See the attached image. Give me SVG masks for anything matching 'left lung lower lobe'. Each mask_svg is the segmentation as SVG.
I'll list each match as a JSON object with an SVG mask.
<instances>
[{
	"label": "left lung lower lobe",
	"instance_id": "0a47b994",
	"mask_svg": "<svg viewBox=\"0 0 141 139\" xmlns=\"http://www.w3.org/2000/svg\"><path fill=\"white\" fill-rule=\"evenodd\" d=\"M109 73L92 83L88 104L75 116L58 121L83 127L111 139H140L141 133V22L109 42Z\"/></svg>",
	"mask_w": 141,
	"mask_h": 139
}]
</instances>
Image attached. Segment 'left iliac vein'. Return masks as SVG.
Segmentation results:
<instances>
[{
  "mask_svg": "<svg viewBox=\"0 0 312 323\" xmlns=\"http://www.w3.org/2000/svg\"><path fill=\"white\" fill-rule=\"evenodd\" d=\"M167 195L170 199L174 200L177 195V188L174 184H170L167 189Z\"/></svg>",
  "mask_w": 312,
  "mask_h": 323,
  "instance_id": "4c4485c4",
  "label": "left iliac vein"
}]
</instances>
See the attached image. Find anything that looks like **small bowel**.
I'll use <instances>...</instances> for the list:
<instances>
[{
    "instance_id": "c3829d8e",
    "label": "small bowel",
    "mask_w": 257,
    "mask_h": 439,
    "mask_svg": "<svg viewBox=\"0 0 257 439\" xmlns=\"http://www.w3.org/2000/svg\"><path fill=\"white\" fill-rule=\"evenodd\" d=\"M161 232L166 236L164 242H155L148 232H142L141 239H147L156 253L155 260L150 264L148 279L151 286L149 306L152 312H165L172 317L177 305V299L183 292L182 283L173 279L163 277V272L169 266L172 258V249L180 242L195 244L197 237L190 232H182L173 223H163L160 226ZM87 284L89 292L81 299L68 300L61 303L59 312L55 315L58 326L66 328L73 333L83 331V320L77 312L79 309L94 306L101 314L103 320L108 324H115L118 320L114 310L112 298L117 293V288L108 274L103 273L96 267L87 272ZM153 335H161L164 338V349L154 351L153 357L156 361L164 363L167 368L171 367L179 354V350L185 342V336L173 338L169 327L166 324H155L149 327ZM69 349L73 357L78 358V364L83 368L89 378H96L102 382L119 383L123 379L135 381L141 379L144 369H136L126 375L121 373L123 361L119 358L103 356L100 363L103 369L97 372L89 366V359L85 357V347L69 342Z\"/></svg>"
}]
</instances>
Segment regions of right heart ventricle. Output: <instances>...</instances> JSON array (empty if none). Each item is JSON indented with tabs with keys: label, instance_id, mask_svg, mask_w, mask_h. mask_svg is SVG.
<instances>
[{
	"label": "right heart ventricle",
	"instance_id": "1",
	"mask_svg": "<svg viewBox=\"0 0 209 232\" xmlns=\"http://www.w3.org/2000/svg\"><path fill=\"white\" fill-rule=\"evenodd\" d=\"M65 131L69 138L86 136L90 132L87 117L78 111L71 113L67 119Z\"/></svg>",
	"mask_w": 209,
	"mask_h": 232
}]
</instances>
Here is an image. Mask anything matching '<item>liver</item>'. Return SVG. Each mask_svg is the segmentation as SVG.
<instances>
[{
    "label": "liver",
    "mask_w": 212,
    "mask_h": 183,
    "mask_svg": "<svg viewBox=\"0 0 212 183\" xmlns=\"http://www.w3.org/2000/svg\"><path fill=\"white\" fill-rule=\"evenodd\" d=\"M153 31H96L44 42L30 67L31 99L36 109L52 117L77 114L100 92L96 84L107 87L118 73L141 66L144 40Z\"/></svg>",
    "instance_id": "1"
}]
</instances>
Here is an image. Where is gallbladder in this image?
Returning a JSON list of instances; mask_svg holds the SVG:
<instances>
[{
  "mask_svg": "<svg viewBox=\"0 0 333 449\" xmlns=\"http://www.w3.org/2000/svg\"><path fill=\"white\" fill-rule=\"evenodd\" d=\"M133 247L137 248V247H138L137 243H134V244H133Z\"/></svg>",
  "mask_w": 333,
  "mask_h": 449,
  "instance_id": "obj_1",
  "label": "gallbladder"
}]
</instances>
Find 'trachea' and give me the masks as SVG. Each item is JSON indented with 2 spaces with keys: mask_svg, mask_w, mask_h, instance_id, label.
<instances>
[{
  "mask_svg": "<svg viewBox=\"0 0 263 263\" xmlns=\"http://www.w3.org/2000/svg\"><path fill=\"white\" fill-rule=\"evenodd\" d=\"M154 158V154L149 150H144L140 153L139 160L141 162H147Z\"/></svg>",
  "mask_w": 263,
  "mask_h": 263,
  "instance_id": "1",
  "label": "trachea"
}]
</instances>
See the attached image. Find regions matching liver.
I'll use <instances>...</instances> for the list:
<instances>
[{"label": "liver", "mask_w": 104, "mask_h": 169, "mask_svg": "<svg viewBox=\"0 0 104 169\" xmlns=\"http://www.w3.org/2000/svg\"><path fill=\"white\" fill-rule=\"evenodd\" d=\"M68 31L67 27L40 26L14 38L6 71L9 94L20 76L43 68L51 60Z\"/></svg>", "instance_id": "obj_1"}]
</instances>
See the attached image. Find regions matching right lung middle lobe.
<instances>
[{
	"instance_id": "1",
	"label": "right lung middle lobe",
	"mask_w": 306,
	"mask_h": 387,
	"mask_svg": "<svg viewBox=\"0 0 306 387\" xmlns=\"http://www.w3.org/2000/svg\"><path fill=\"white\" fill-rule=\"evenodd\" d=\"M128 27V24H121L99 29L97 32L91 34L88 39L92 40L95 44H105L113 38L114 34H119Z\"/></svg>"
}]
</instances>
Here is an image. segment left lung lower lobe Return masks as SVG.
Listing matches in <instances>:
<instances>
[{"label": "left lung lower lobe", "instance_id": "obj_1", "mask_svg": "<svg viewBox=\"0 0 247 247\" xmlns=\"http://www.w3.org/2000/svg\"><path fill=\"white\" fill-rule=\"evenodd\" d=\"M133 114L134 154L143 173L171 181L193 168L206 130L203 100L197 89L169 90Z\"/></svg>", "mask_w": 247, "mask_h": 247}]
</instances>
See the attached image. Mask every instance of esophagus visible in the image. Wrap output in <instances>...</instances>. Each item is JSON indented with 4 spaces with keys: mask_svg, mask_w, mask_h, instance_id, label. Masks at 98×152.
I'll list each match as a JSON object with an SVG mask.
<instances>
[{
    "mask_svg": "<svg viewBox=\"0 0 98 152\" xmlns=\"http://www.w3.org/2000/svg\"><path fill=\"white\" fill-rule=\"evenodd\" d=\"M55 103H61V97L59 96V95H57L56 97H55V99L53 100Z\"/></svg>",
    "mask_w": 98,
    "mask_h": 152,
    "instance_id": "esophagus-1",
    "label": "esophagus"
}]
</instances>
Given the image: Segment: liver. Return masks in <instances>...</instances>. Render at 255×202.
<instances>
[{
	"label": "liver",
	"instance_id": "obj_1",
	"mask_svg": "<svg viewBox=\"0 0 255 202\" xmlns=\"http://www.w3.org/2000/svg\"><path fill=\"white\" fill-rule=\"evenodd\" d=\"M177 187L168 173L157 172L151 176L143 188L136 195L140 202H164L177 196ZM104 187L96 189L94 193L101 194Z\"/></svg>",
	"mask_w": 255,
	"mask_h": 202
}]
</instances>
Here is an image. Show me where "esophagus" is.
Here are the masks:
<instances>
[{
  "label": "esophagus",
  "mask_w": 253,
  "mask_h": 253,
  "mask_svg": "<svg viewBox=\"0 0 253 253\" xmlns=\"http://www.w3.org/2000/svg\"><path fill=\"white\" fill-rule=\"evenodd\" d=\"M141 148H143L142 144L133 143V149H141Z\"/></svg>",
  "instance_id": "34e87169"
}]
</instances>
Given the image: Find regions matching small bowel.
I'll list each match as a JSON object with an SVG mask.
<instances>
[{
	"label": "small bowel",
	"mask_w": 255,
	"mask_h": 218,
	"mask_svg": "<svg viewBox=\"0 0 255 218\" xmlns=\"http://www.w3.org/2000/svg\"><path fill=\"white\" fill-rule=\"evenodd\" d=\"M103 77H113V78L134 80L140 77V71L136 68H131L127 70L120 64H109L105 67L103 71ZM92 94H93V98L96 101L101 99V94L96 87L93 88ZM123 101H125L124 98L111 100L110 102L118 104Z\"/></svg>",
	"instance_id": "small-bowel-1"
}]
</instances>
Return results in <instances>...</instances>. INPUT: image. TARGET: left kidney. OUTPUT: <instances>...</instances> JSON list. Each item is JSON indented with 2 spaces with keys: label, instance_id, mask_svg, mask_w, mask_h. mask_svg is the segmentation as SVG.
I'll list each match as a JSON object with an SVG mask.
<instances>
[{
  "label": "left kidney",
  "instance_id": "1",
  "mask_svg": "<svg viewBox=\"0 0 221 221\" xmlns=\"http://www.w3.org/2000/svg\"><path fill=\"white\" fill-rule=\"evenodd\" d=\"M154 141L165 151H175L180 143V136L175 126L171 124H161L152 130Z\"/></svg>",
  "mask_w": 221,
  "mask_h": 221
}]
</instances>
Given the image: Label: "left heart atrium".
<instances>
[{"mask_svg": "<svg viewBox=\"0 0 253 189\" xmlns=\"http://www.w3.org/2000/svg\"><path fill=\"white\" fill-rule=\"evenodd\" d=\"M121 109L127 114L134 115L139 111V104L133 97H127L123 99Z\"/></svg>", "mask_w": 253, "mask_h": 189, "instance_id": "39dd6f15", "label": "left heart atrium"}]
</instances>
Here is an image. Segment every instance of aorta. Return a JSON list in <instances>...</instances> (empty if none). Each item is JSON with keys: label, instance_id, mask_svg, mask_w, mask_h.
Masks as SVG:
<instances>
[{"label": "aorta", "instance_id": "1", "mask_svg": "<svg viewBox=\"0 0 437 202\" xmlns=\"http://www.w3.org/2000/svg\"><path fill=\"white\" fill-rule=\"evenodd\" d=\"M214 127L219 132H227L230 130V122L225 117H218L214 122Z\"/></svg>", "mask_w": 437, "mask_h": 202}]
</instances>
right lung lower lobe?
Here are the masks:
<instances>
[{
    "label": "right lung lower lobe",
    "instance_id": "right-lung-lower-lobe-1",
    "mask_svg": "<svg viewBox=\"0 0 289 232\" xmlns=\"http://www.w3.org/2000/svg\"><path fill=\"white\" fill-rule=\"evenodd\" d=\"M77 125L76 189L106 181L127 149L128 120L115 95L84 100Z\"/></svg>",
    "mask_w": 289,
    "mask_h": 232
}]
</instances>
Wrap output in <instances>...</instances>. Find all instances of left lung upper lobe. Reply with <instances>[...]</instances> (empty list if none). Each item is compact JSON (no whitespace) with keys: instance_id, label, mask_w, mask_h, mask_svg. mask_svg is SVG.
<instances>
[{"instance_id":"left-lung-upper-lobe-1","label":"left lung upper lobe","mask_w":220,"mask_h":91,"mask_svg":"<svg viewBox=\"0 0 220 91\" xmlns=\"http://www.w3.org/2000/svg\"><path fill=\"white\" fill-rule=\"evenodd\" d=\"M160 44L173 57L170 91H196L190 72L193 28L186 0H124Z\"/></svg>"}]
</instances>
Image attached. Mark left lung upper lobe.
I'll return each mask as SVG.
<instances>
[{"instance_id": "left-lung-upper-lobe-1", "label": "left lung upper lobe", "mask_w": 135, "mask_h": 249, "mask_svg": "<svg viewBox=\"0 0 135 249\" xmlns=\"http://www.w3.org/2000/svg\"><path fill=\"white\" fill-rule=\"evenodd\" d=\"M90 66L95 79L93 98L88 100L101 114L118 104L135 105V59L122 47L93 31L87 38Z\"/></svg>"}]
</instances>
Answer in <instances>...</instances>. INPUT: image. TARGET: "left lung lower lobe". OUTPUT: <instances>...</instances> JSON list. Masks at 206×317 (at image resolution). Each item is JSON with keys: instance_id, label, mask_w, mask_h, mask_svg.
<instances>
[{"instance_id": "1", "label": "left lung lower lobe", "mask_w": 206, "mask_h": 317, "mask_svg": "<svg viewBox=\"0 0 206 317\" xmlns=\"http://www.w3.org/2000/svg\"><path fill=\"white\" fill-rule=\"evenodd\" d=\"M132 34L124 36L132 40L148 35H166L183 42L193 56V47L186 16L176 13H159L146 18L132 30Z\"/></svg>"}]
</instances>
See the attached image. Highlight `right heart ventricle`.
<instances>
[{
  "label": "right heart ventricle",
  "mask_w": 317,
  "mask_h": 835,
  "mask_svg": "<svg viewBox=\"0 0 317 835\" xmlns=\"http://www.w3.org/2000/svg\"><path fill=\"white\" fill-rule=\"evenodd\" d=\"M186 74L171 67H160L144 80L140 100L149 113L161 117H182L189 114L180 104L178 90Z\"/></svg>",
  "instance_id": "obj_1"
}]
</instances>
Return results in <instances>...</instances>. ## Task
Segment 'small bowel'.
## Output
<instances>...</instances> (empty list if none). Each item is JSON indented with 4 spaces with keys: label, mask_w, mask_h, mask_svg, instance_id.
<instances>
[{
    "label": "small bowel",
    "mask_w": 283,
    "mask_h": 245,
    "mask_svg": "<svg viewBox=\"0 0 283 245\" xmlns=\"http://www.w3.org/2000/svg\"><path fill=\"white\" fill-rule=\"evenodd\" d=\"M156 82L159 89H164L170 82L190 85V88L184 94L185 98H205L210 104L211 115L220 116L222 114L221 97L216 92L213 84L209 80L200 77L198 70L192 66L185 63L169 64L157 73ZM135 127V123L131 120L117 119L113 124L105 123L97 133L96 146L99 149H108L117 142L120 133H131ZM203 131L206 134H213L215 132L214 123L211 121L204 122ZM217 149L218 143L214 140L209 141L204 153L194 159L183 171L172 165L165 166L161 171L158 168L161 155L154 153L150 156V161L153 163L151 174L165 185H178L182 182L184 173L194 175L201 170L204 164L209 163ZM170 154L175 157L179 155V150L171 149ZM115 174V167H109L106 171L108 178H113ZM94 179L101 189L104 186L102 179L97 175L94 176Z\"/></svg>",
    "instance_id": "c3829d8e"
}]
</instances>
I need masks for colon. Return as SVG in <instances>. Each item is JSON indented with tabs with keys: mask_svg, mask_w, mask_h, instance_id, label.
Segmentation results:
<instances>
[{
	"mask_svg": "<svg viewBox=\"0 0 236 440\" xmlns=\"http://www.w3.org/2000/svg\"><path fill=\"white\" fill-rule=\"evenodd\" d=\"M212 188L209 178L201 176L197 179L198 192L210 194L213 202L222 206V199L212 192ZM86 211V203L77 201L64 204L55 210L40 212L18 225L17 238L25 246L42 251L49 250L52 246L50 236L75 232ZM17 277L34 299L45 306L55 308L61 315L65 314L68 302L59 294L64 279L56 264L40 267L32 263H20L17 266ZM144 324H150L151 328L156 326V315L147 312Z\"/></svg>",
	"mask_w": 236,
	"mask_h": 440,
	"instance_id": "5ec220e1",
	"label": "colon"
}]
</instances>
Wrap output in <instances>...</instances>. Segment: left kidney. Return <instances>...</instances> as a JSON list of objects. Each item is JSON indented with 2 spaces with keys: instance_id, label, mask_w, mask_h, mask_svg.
══════════════════════════════
Instructions to follow: Your output should be an exact transcription of the line that holds "I need masks" and each line after it through the end of the listing above.

Solution:
I need masks for colon. Return as SVG in <instances>. Each item is JSON indented with tabs with keys: mask_svg, mask_w, mask_h, instance_id, label.
Segmentation results:
<instances>
[{
	"mask_svg": "<svg viewBox=\"0 0 236 440\" xmlns=\"http://www.w3.org/2000/svg\"><path fill=\"white\" fill-rule=\"evenodd\" d=\"M212 188L209 178L201 176L197 179L198 192L210 194L213 202L222 206V199L212 192ZM86 211V203L77 201L64 204L55 210L40 212L18 225L17 238L25 246L42 251L49 250L52 246L50 236L75 232ZM17 277L34 299L45 306L55 308L61 315L65 314L68 302L59 294L64 279L56 264L40 267L32 263H20L17 266ZM144 324H150L151 328L156 326V315L147 312Z\"/></svg>",
	"mask_w": 236,
	"mask_h": 440,
	"instance_id": "5ec220e1",
	"label": "colon"
}]
</instances>
Wrap output in <instances>...</instances>. Segment: left kidney. Return <instances>...</instances> as a JSON list of objects. Each item is JSON indented with 2 spaces with keys: instance_id, label, mask_w, mask_h, mask_svg.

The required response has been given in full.